The ālayavijñāna is also described in the Saṃdhinirmocanasūtra as the "mind which has all the seeds" (sarvabījakam cittam) which enters the womb and develops based on two forms of appropriation or attachment (upādāna); to the material sense faculties, and to predispositions (vāsanā) towards conceptual proliferations (prapañca). The Saṃdhinirmocanasūtra also defines it in varying ways:
This consciousness is also called the appropriating consciousness ("adana-vijñana") because the body is grasped and appropriated by it.
It is also called the "alaya-vijñana" because it dwells in and attaches to this body in a common destiny ("ekayogakṣema-arthena").
It is also called mind ("citta") because it is heaped up and accumulated by [the six cognitive objects, i.e.:] visual forms, sounds, smells, flavors, tangibles and dharmas.
In a seemingly innovative move, the Saṃdhinirmocanasūtra states that the alayavijñana is always active subliminally and occurs simultaneously with, "supported by and depending upon" the six sense consciousnesses.

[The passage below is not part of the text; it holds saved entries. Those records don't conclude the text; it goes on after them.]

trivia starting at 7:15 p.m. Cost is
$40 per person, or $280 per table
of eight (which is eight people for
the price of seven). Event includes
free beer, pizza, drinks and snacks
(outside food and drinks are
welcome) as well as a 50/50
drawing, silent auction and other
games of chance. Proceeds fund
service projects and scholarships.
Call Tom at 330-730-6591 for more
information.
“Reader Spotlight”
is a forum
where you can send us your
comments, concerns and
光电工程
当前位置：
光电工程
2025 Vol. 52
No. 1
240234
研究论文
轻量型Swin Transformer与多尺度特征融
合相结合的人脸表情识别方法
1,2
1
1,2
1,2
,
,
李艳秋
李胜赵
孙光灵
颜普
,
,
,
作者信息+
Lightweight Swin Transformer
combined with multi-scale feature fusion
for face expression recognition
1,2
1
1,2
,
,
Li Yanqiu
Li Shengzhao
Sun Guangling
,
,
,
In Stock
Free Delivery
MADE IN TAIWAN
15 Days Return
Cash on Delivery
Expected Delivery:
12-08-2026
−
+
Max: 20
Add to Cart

According to Asanga's Mahāyānasaṃgraha, the alayavijñana is taught by other Buddhist schools by different names. He states that the alaya is what the Mahasamghikas call the “root-consciousness” (mulavijñana), what the Mahīśāsakas call “the aggregate which lasts as long as samsara” (asaṃsārikaskandha) and what the Sthaviras call the bhavaṅga.

Rebirth and purification

The store-house consciousness receives impressions from all functions of the other consciousnesses, and retains them as potential energy, bīja or "seeds", for their further manifestations and activities. Since it serves as the container for all experiential impressions it is also called the "seed consciousness" (種子識) or container consciousness

According to Yogācāra teachings, the seeds stored in the store consciousness of sentient beings are not pure.

The store consciousness, while being originally immaculate in itself, contains a "mysterious mixture of purity and defilement, good and evil". Because of this mixture the transformation of consciousness from defilement to purity can take place and awakening is possible.

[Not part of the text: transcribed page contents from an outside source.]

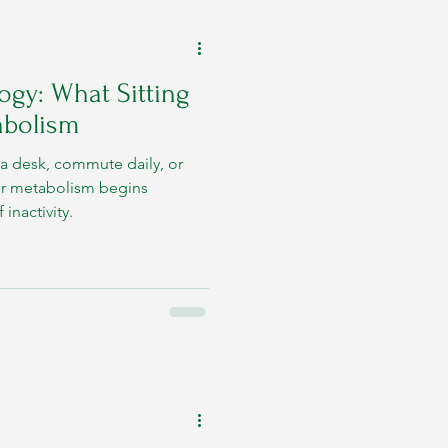
ogy: What Sitting
abolism
a desk, commute daily, or
ur metabolism begins
inactivity.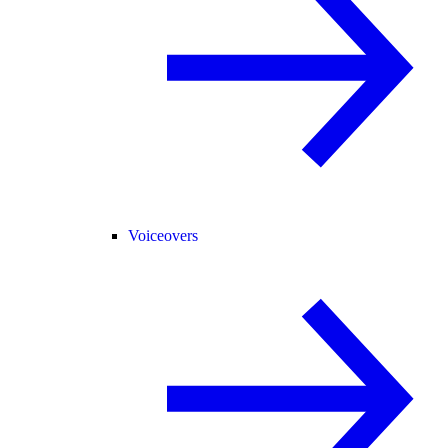
Voiceovers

Through the process of purification the dharma practitioner can become an Arhat, when the four defilements of the mental functions  of the manas-consciousness are purified.

Tathagata-garbha thought

According to the Laṅkāvatārasūtra and the schools of Chan and Zen Buddhism, the ālāyavijñāna is identical with the tathāgatagarbha, and is fundamentally pure.

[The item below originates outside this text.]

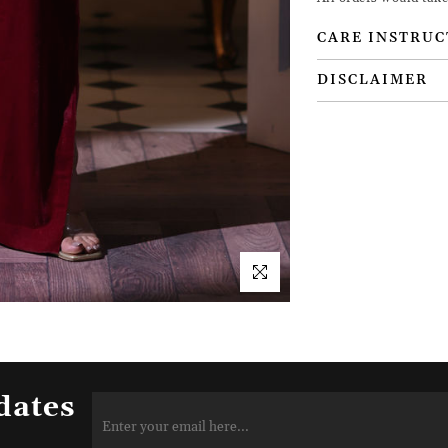
CARE INSTRUC
DISCLAIMER
dates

The equation of ālāyavijñāna and tathāgatagarbha was contested. It was seen as "something akin to the Hindu notions of ātman (permanent, invariant self) and prakṛti (primordial substrative nature from which all mental, emotional and physical things evolve)." According to Lusthaus, the critique led by the end of the eighth century to the rise of the logico-epistemic tradition of Yogācāra and a hybrid school combining Tathāgatagarbha thought with basic Yogācāra doctrines:
The logico-epistemological wing in part sidestepped the critique by using the term citta-santāna, "mind-stream", instead of ālaya-vijñāna, for what amounted to roughly the same idea. It was easier to deny that a "stream" represented a reified self. On the other hand, the Tathāgatagarbha hybrid school was no stranger to the charge of smuggling notions of selfhood into its doctrines, since, for example, it explicitly defined the tathāgatagarbha as "permanent, pleasurable, self, and pure (nitya, sukha, ātman, śuddha)". Many Tathāgatagarbha texts, in fact, argue for the acceptance of selfhood (ātman) as a sign of higher accomplishment. The hybrid school attempted to conflate tathāgatagarbha with the ālaya-vijñāna.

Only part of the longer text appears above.